For four years, the Denver Broncos had one of the best to ever play the game’s most important position leading them in his prime—not too bad of a deal.
The record-setting 55 passing touchdowns and 5,477 passing yards were undeniably impressive, to say the least, but what he brought off the field as a leader was equally as, if not more, valuable than the MVP-caliber play on it.
To further this, the future first-ballot Hall of Famer’s impact as a leader is still being talked about inside the Broncos headquarters. Unprompted.
“Any time you come off a championship run like we made—we had four great years with Peyton Manning. When Peyton’s around, he’s the leader. He runs the show in the entire building it seems like,” Derek Wolfe said on Tuesday, as the team began their second week of the offseason training program.
“Once you lose a guy like that, there’s a space that needs to be filled. A head coach usually fills that job. That’s not an easy thing to ask of anybody.”
That’s certainly proven to be the case.
In the three years since Manning hung em’ up after Super Bowl 50, Denver’s blown through quarterbacks—Mark Sanchez, Paxton Lynch, Trevor Siemian, Brock Osweiler and Case Keenum, to name a few—and shuffled through two head coaches in Gary Kubiak and Vance Joseph who have all tried to fill the leadership void left by No. 18.
After the back-to-back 5-11 and 6-10 seasons, the void remained. That was until Vic Fangio entered the building in January.
“I think Vic’s the perfect—I’ve said this before, that’s the kind of guy this team needs,” Wolfe said passionately, the only way he knows how to communicate.
“A guy like Vic, he comes in, he’s a no-nonsense, old school type of guy that still likes to have fun. He’s a kind of guy—you just respect him. He’s got the resume to respect. He just demands that respect right away when he walks in the room.”
One of the aspects that makes Wolfe a leader himself, on the defensive side of the ball, is his brutal honesty. The 6-foot-5, 285-pound man resembling more bear than wolf, doesn’t mind who or what he rubs the wrong way, as long as it’s the truth.
After 11 combined wins the past two seasons, there wasn’t much to be positive about regarding the most recent years. Wolfe admitted Fangio’s “no-nonsense, old school” mentality was what the team needed because the accountability had slipped, even among the veterans of the team.

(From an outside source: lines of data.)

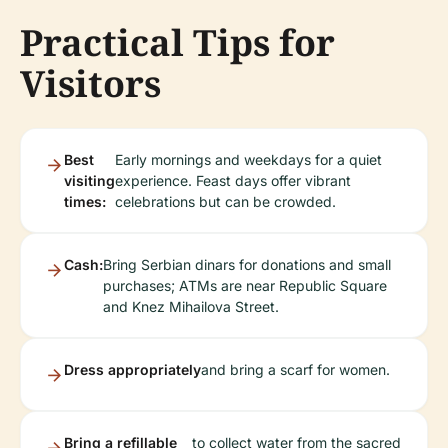
Practical Tips for
Visitors
Best
Early mornings and weekdays for a quiet
visiting
experience. Feast days offer vibrant
times:
celebrations but can be crowded.
Cash:
Bring Serbian dinars for donations and small
purchases; ATMs are near Republic Square
and Knez Mihailova Street.
Dress appropriately
and bring a scarf for women.
Bring a refillable
to collect water from the sacred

“A 16 week season is not just 16 weeks, it starts in April. It becomes a grind. A lot of people have been talking about how everyone is five minutes early to meetings,” Wolfe said, pointing to the culture change his fellow teammates have pumped up recently. “That happens every year whenever you show up. Everybody shows up five minutes early the first couple of weeks. What happens in Week 16 when everybody is beat to hell, and nobody feels like being around this building, and we’re all sick and tired of each other? Are you still showing up five minutes early? That’s when it counts.”

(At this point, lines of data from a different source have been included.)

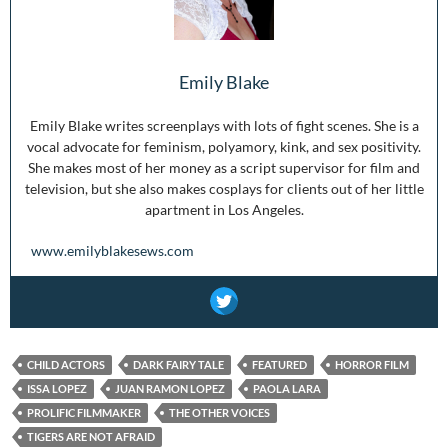
Emily Blake
Emily Blake writes screenplays with lots of fight scenes. She is a
vocal advocate for feminism, polyamory, kink, and sex positivity.
She makes most of her money as a script supervisor for film and
television, but she also makes cosplays for clients out of her little
apartment in Los Angeles.
www.emilyblakesews.com
CHILD ACTORS
DARK FAIRY TALE
FEATURED
HORROR FILM
ISSA LOPEZ
JUAN RAMON LOPEZ
PAOLA LARA
PROLIFIC FILMMAKER
THE OTHER VOICES
TIGERS ARE NOT AFRAID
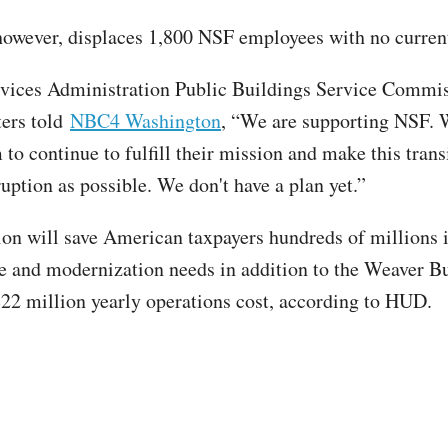
owever, displaces 1,800 NSF employees with no curren
vices Administration Public Buildings Service Commi
ters told
NBC4 Washington
, “We are supporting NSF. 
to continue to fulfill their mission and make this trans
sruption as possible. We don't have a plan yet.”
ion will save American taxpayers hundreds of millions 
 and modernization needs in addition to the Weaver Bu
22 million yearly operations cost, according to HUD.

There’s been a tremendous amount of hoopla, excitement, and positivity surrounding Fangio’s hire and yet his ability to constantly make defenses elite has taken a significant backseat to all of this optimism. That shows just how massive Manning’s leadership void has been over the last three years.
And, according to Wolfe, it hasn’t been close to being replaced. Additionally, according to Wolfe, he’s the man to end the drought.
“As long as [Joe Flacco] can control his side of the ball, we can handle the defensive side, and then you have a coach like Vic who just brings it all together, that’s what you need.”
Entering the final year of his four-year, $36.7 million contract, Wolfe wants to be around to see Vic’s tenure play out, too.
“I want to be a Bronco for life,” Wolfe emphasized multiple times on Tuesday. “That’s why I signed the deal I did last time. The Broncos have been good to me. If I play good, then they’ll be good to me again, and I can finish my career here.”